Horns singing and drums pounding, the Marching Tar Heels led fans at the Dean E. Smith Center in a rousing chorus of “Hark the Sound” at the end of Saturday’s Duke loss.
Dressed in black and Carolina Blue uniforms, the band performs arrangements from tedious formations on the football field to rallying cheers next to the basketball court.
“Especially when it's a sold-out stadium, it's so electric,” Sophie Hazuka, a first-year band member, said. “Sometimes, if I go to a game and I'm not in a band, it feels weird being on the other side.”
Hazuka said she decided to join the band out of a combined love for music and making new friends.
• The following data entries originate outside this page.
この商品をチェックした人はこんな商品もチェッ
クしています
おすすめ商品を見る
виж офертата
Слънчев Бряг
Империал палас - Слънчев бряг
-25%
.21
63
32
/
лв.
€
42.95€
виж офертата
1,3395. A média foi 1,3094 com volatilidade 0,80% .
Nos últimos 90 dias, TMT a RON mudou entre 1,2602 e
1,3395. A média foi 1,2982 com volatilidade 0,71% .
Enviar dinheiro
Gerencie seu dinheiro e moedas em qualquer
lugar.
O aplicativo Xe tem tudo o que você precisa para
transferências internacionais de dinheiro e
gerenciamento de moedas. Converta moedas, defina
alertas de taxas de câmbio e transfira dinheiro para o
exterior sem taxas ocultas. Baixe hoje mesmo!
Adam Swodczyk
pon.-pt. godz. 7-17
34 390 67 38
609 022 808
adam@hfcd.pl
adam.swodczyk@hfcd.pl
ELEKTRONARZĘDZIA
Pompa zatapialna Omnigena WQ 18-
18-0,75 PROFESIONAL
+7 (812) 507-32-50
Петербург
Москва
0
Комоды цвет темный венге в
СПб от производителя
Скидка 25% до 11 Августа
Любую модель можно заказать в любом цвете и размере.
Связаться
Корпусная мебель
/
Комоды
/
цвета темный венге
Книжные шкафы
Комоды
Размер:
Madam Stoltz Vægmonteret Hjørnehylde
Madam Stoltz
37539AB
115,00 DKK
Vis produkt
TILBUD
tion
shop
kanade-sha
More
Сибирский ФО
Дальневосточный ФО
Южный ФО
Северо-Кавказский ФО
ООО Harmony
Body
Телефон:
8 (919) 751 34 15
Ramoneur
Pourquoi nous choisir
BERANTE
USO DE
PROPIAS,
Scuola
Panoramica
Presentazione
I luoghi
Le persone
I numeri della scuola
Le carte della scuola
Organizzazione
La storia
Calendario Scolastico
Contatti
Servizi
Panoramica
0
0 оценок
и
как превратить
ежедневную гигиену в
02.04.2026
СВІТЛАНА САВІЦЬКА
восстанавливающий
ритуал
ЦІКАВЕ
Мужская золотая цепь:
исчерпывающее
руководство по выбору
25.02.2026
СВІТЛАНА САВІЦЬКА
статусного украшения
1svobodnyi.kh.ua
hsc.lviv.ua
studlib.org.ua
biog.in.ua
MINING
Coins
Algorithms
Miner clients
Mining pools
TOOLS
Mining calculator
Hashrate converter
Though she was nervous for her first game at UNC, Hazuka said being a part of such a big group helped to calm her nerves.
“You're part of something bigger than yourself in that moment,” she said.
Hazuka plays piccolo and flute in the band alongside sophomore Alyssa Wilson. For Wilson, the Marching Tar Heels became a place of “automatic community” from her very first practice.
“I thought that I would be really nervous, but I felt comfortable as soon as I got there, and I just remembered I wanted to talk to everybody,” Wilson said.
The Marching Tar Heels are made up of approximately 275 students and are open to all students, regardless of major.
Jeffrey Fuchs, the director of University Bands, said the Marching Tar Heels is a group of students dedicated to supporting the University community through being in the band.
“It's a pretty close-knit group of students and staff that work together to achieve the goals of the organization,” he said.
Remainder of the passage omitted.